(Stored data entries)
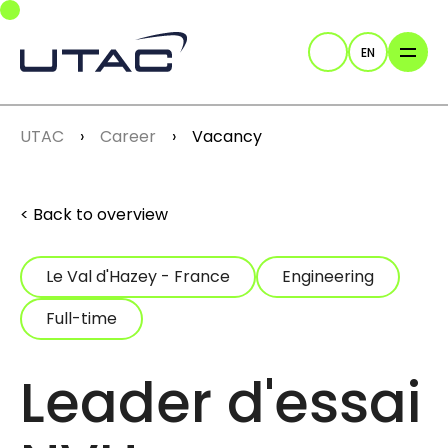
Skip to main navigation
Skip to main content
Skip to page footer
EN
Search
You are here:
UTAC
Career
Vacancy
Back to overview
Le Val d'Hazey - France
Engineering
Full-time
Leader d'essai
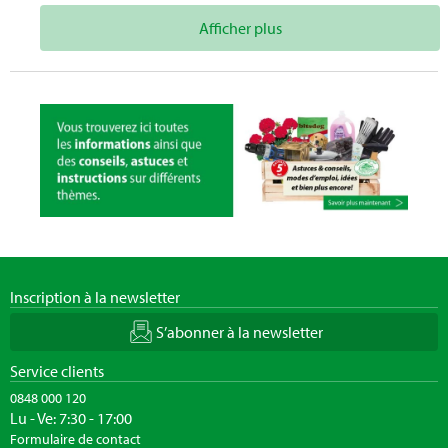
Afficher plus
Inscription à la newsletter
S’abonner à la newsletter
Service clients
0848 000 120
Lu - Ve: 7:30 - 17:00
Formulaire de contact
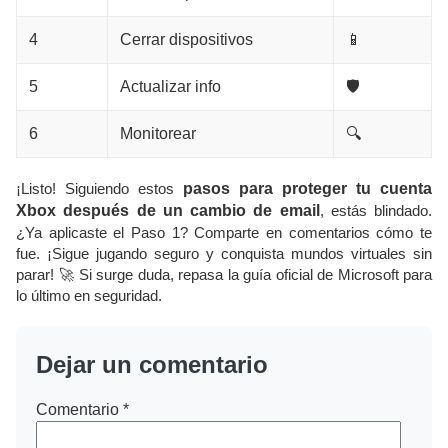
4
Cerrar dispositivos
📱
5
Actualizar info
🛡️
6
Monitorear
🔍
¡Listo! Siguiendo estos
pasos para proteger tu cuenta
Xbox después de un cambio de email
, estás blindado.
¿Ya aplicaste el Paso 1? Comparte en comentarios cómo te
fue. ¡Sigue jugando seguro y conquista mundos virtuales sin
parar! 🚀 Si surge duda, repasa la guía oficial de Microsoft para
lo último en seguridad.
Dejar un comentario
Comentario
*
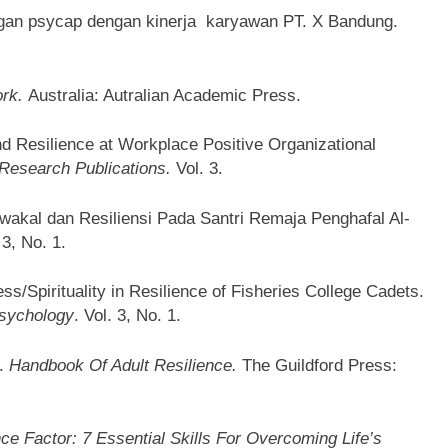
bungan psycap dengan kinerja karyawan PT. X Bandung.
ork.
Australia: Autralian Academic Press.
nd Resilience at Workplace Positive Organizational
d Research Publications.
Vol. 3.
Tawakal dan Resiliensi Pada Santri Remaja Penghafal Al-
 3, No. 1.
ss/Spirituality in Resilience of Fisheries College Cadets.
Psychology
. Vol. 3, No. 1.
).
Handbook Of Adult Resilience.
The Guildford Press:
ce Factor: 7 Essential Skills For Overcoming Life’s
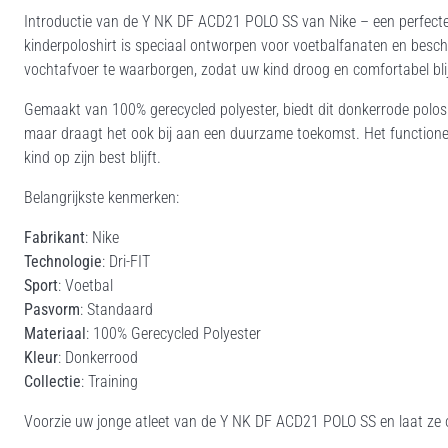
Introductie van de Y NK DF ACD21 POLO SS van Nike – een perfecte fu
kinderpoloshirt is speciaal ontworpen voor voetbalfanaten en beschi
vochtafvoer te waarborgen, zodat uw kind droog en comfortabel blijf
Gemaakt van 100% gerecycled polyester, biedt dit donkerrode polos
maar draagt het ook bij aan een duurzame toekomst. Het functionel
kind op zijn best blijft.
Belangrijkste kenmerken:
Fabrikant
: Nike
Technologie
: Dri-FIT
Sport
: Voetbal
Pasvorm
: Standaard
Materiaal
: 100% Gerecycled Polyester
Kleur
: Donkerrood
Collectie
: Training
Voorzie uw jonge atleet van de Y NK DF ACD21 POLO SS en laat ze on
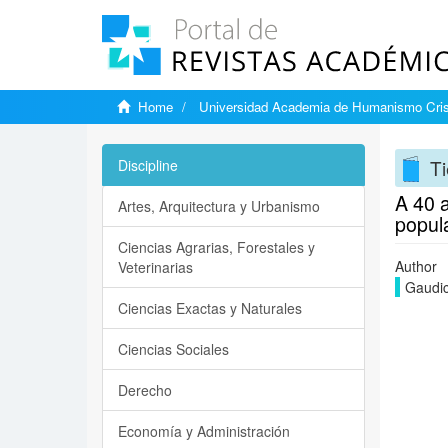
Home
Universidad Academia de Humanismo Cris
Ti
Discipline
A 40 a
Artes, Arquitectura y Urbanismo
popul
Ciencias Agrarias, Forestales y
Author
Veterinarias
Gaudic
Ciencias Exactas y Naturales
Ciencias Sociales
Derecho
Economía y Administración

▸ **WHAT IS NEEDED**: Exclude the images and reproduce the remaining data exactly.

▸ **RESPONSE AREA**:
Skip to main navigation
Skip to main content
Skip to page footer
EN
Search
You are here:
UTAC
Career
Vacancy
Back to overview
Le Val d'Hazey - France
Engineering
Full-time
Leader d'essai
Afficher plus
Inscription à la newsletter
S’abonner à la newsletter
Service clients
0848 000 120
Lu - Ve: 7:30 - 17:00
Formulaire de contact
4
Cerrar dispositivos
📱
5
Actualizar info
🛡️
6
Monitorear
🔍
¡Listo! Siguiendo estos
pasos para proteger tu cuenta
Xbox después de un cambio de email
, estás blindado.
¿Ya aplicaste el Paso 1? Comparte en comentarios cómo te
fue. ¡Sigue jugando seguro y conquista mundos virtuales sin
parar! 🚀 Si surge duda, repasa la guía oficial de Microsoft para
lo último en seguridad.
Dejar un comentario
Comentario
*
bungan psycap dengan kinerja karyawan PT. X Bandung.
ork.
Australia: Autralian Academic Press.
nd Resilience at Workplace Positive Organizational
d Research Publications.
Vol. 3.
Tawakal dan Resiliensi Pada Santri Remaja Penghafal Al-
 3, No. 1.
ss/Spirituality in Resilience of Fisheries College Cadets.
Psychology
. Vol. 3, No. 1.
).
Handbook Of Adult Resilience.
The Guildford Press:
ce Factor: 7 Essential Skills For Overcoming Life’s
Introductie van de Y NK DF ACD21 POLO SS van Nike – een perfecte fu
kinderpoloshirt is speciaal ontworpen voor voetbalfanaten en beschi
vochtafvoer te waarborgen, zodat uw kind droog en comfortabel blijf
Gemaakt van 100% gerecycled polyester, biedt dit donkerrode polos
maar draagt het ook bij aan een duurzame toekomst. Het functionel
kind op zijn best blijft.
Belangrijkste kenmerken:
Fabrikant
: Nike
Technologie
: Dri-FIT
Sport
: Voetbal
Pasvorm
: Standaard
Materiaal
: 100% Gerecycled Polyester
Kleur
: Donkerrood
Collectie
: Training
Voorzie uw jonge atleet van de Y NK DF ACD21 POLO SS en laat ze on
Home
Universidad Academia de Humanismo Cris
Ti
Discipline
A 40 a
Artes, Arquitectura y Urbanismo
popul
Ciencias Agrarias, Forestales y
Author
Veterinarias
Gaudic
Ciencias Exactas y Naturales
Ciencias Sociales
Derecho
Economía y Administración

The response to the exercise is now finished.